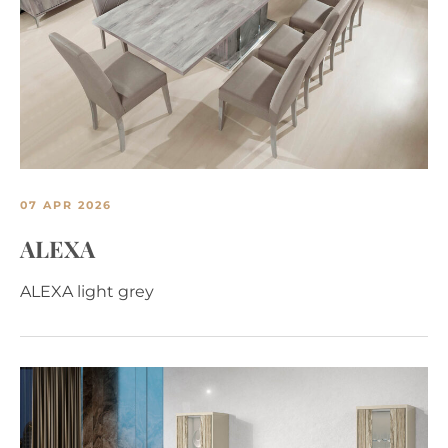
07 APR 2026
ALEXA
ALEXA light grey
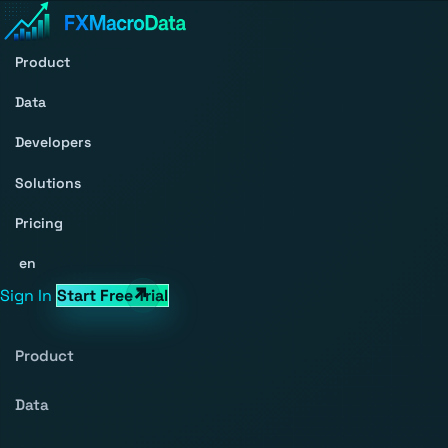
Product
Data
Developers
Solutions
Pricing
en
Sign In
Start Free Trial
Product
Data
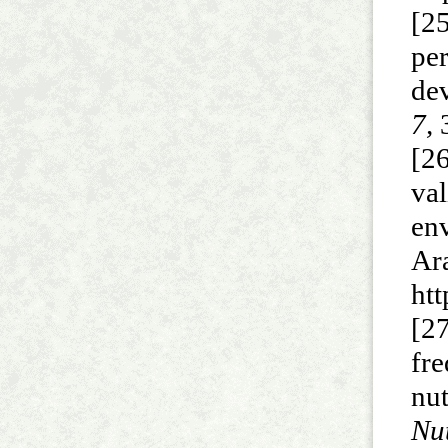
[2
pe
de
7,
3
[2
va
en
Ar
ht
[2
fr
nut
Nut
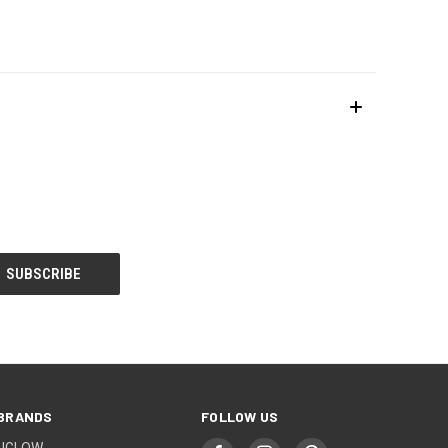
BRANDS
FOLLOW US
UGLOW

◆ ◆ ◆ ◆ ◆

ACTIVITY:
What's needed here is an exact repeat of all the records above, pictures excluded.

RESPONSE TO THE EXERCISE:
07 APR 2026
ALEXA
ALEXA light grey
Product
Data
Developers
Solutions
Pricing
en
Sign In
Start Free Trial
Product
Data
[2
pe
de
7,
3
[2
va
en
Ar
ht
[2
fr
nut
Nut
BRANDS
FOLLOW US
UGLOW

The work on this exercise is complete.